▶ _Task directions_
The entries below are to be returned as written, with all pictures dropped.

─── Data provided

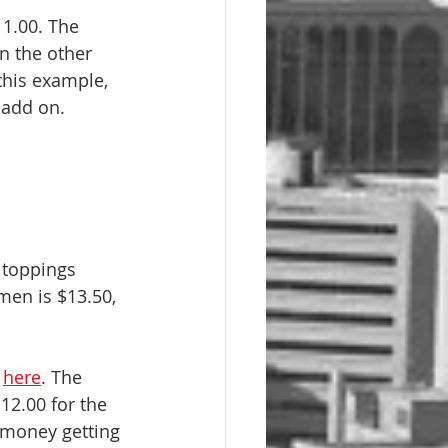
1.00. The 
n the other 
this example, 
 add on.
 toppings 
men is $13.50, 
 
here
. The 
12.00 for the 
 money getting 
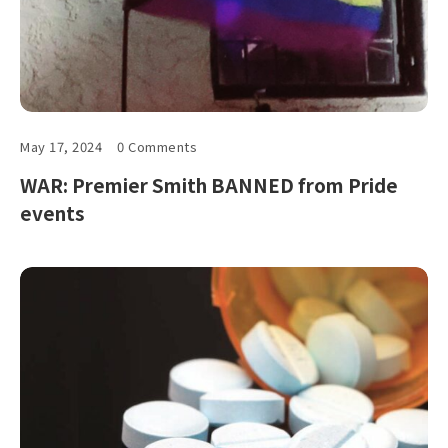
May 17, 2024
0 Comments
WAR: Premier Smith BANNED from Pride
events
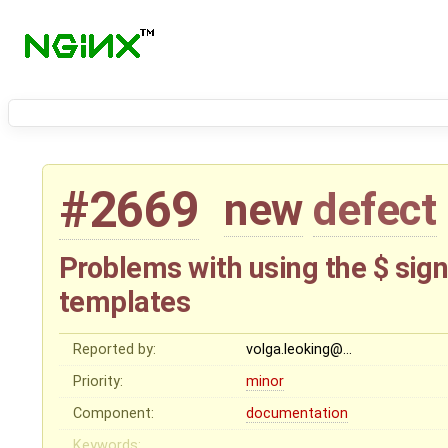
#2669
new
defect
Problems with using the $ sign
templates
Reported by:
volga.leoking@…
Priority:
minor
Component:
documentation
Keywords:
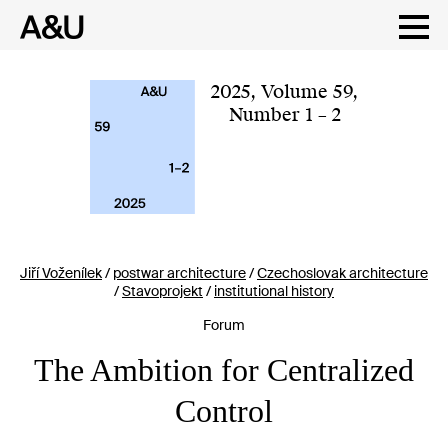
Skip
to
content
2025
,
Volume 59
,
Number 1 – 2
Jiří Voženílek
/
postwar architecture
/
Czechoslovak architecture
/
Stavoprojekt
/
institutional history
Forum
The Ambition for Centralized
Control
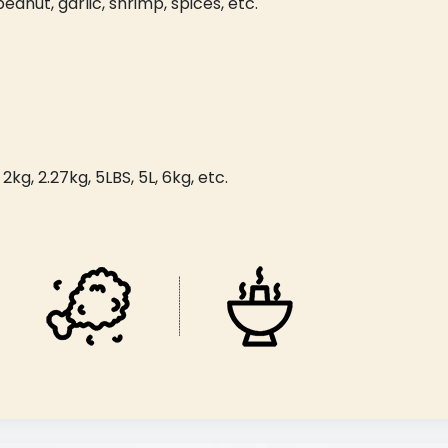
peanut, garlic, shrimp, spices, etc.
kg, 2.27kg, 5LBS, 5L, 6kg, etc.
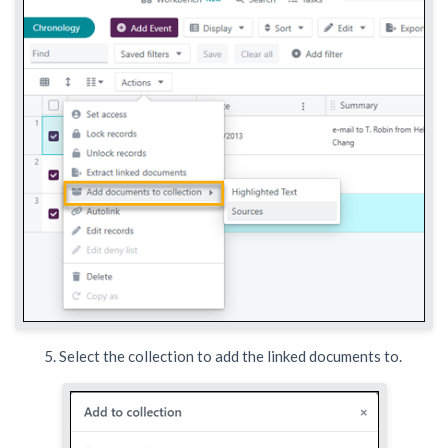
Select the collection to add the linked documents to.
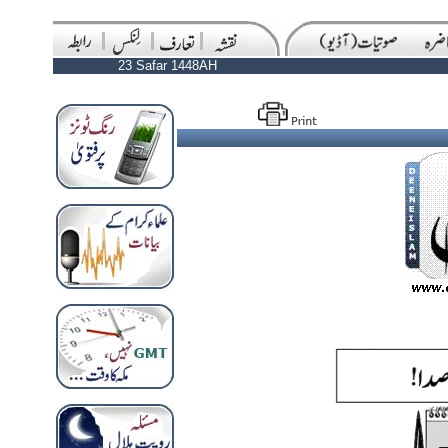
23 Safar 1448AH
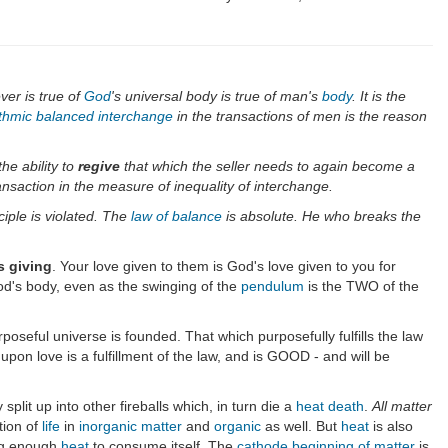
ver is true of
God
's universal body is true of man's
body
. It is the
thmic balanced interchange
in the transactions of men is the reason
he ability to
regive
that which the seller needs to again become a
nsaction in the measure of inequality of interchange.
ciple is violated. The
law of balance
is absolute. He who breaks the
s giving
. Your love given to them is God's love given to you for
d's body, even as the swinging of the
pendulum
is the TWO of the
rposeful universe is founded. That which purposefully fulfills the law
on love is a fulfillment of the law, and is GOOD - and will be
 split up into other fireballs which, in turn die a
heat death
.
All matter
tion of
life
in
inorganic
matter
and
organic
as well. But
heat
is also
ng enough
heat
to consume itself. The
cathode beginning of matter
is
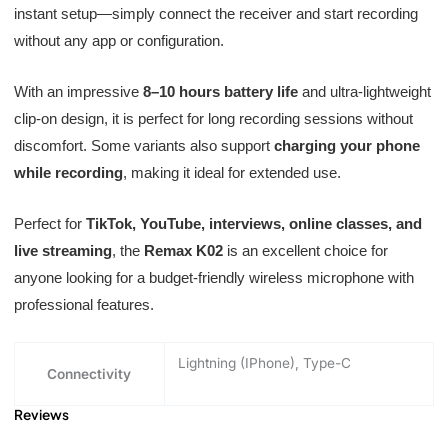
instant setup—simply connect the receiver and start recording
without any app or configuration.
With an impressive
8–10 hours battery life
and ultra-lightweight
clip-on design, it is perfect for long recording sessions without
discomfort. Some variants also support
charging your phone
while recording
, making it ideal for extended use.
Perfect for
TikTok, YouTube, interviews, online classes, and
live streaming
, the
Remax K02
is an excellent choice for
anyone looking for a budget-friendly wireless microphone with
professional features.
Lightning (IPhone), Type-C
Connectivity
Reviews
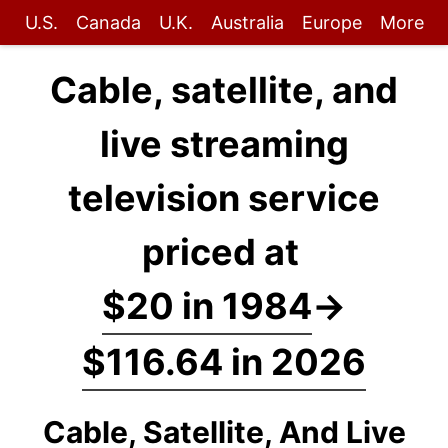
U.S.
Canada
U.K.
Australia
Europe
More
Cable, satellite, and
live streaming
television service
priced at
$20 in 1984
→
$116.64 in 2026
Cable, Satellite, And Live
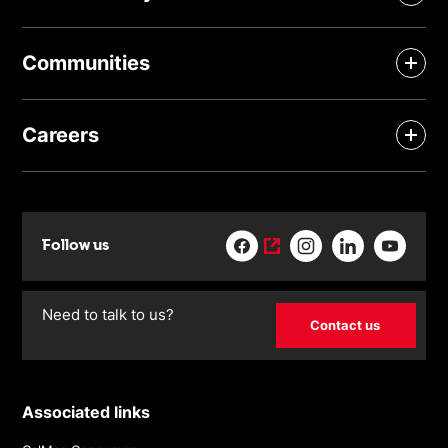
Communities
Careers
Follow us
Need to talk to us?
Contact us
Associated links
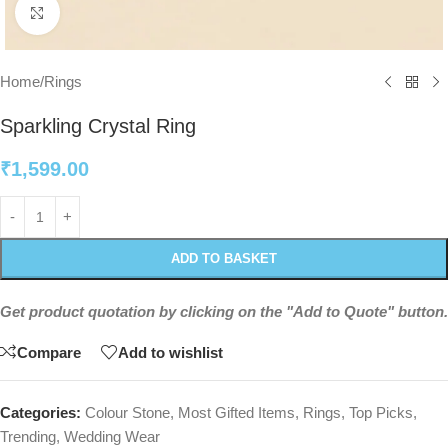
Click to enlarge
Home
/
Rings
Sparkling Crystal Ring
₹
1,599.00
ADD TO BASKET
Get product quotation by clicking on the "Add to Quote" button.
Compare
Add to wishlist
Categories:
Colour Stone
,
Most Gifted Items
,
Rings
,
Top Picks
,
Trending
,
Wedding Wear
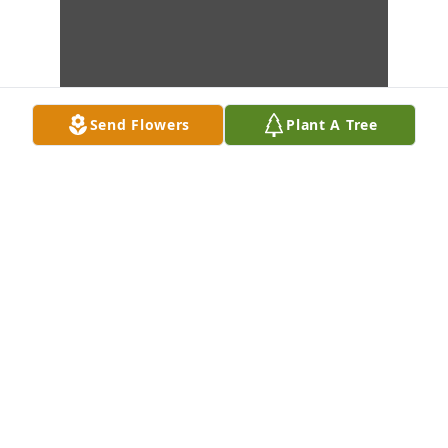
Send Flowers
Plant A Tree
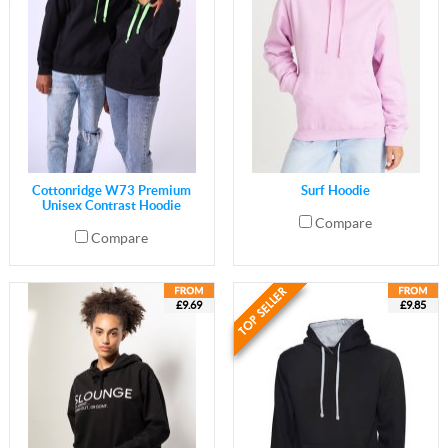
Cottonridge W73 Premium
Surf Hoodie
Unisex Contrast Hoodie
Compare
Compare
£9.69
£9.85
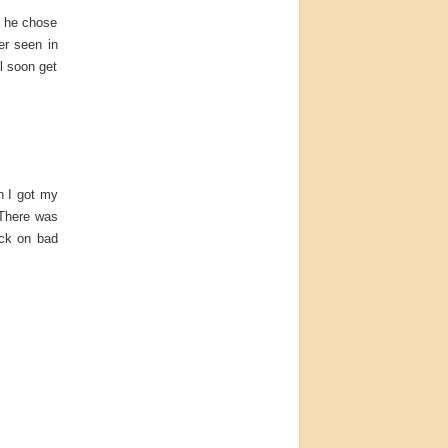
d he chose
er seen in
ll soon get
n I got my
 There was
uck on bad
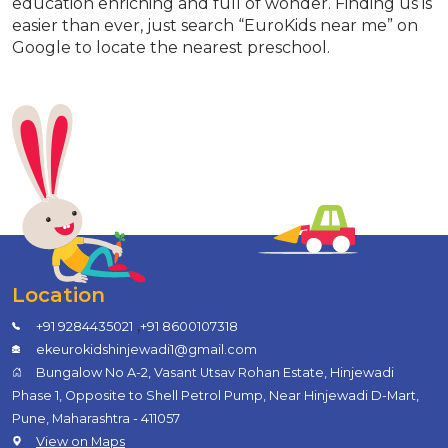
education enriching and full of wonder. Finding us is
easier than ever, just search “EuroKids near me” on
Google to locate the nearest preschool.
Location
,
+91 9284435021
+91 8600107318
ekeurokidshinjewadi1@gmail.com
Bungalow No A-2, Vasant Utsav Rohan Estate, Hinjewadi
Phase 1, Opposite to Shell Petrol Pump, Near Hinjewadi D-Mart,
Pune, Maharashtra - 411057
View on Maps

──────

▶ _Answer space_
1.00. The 
n the other 
this example, 
 add on.
 toppings 
men is $13.50, 
 
here
. The 
12.00 for the 
 money getting 
May 17, 2024
0 Comments
WAR: Premier Smith BANNED from Pride
events
#2669
new
defect
Problems with using the $ sign
templates
Reported by:
volga.leoking@…
Priority:
minor
Component:
documentation
Keywords:
Skip
to
content
2025
,
Volume 59
,
Number 1 – 2
Jiří Voženílek
/
postwar architecture
/
Czechoslovak architecture
/
Stavoprojekt
/
institutional history
Forum
The Ambition for Centralized
Control
peanut, garlic, shrimp, spices, etc.
kg, 2.27kg, 5LBS, 5L, 6kg, etc.
Select the collection to add the linked documents to.
23 Safar 1448AH
ver is true of
God
's universal body is true of man's
body
. It is the
thmic balanced interchange
in the transactions of men is the reason
he ability to
regive
that which the seller needs to again become a
nsaction in the measure of inequality of interchange.
ciple is violated. The
law of balance
is absolute. He who breaks the
s giving
. Your love given to them is God's love given to you for
d's body, even as the swinging of the
pendulum
is the TWO of the
rposeful universe is founded. That which purposefully fulfills the law
on love is a fulfillment of the law, and is GOOD - and will be
 split up into other fireballs which, in turn die a
heat death
.
All matter
tion of
life
in
inorganic
matter
and
organic
as well. But
heat
is also
ng enough
heat
to consume itself. The
cathode beginning of matter
is
instant setup—simply connect the receiver and start recording
without any app or configuration.
With an impressive
8–10 hours battery life
and ultra-lightweight
clip-on design, it is perfect for long recording sessions without
discomfort. Some variants also support
charging your phone
while recording
, making it ideal for extended use.
Perfect for
TikTok, YouTube, interviews, online classes, and
live streaming
, the
Remax K02
is an excellent choice for
anyone looking for a budget-friendly wireless microphone with
professional features.
Lightning (IPhone), Type-C
Connectivity
Reviews
U.S.
Canada
U.K.
Australia
Europe
More
Cable, satellite, and
live streaming
television service
priced at
$20 in 1984
→
$116.64 in 2026
Cable, Satellite, And Live
Communities
Careers
Follow us
Need to talk to us?
Contact us
Associated links
Click to enlarge
Home
/
Rings
Sparkling Crystal Ring
₹
1,599.00
ADD TO BASKET
Get product quotation by clicking on the "Add to Quote" button.
Compare
Add to wishlist
Categories:
Colour Stone
,
Most Gifted Items
,
Rings
,
Top Picks
,
Trending
,
Wedding Wear
Send Flowers
Plant A Tree
Cottonridge W73 Premium
Surf Hoodie
Unisex Contrast Hoodie
Compare
Compare
£9.69
£9.85
d he chose
er seen in
ll soon get
n I got my
 There was
uck on bad
education enriching and full of wonder. Finding us is
easier than ever, just search “EuroKids near me” on
Google to locate the nearest preschool.
Location
,
+91 9284435021
+91 8600107318
ekeurokidshinjewadi1@gmail.com
Bungalow No A-2, Vasant Utsav Rohan Estate, Hinjewadi
Phase 1, Opposite to Shell Petrol Pump, Near Hinjewadi D-Mart,
Pune, Maharashtra - 411057
View on Maps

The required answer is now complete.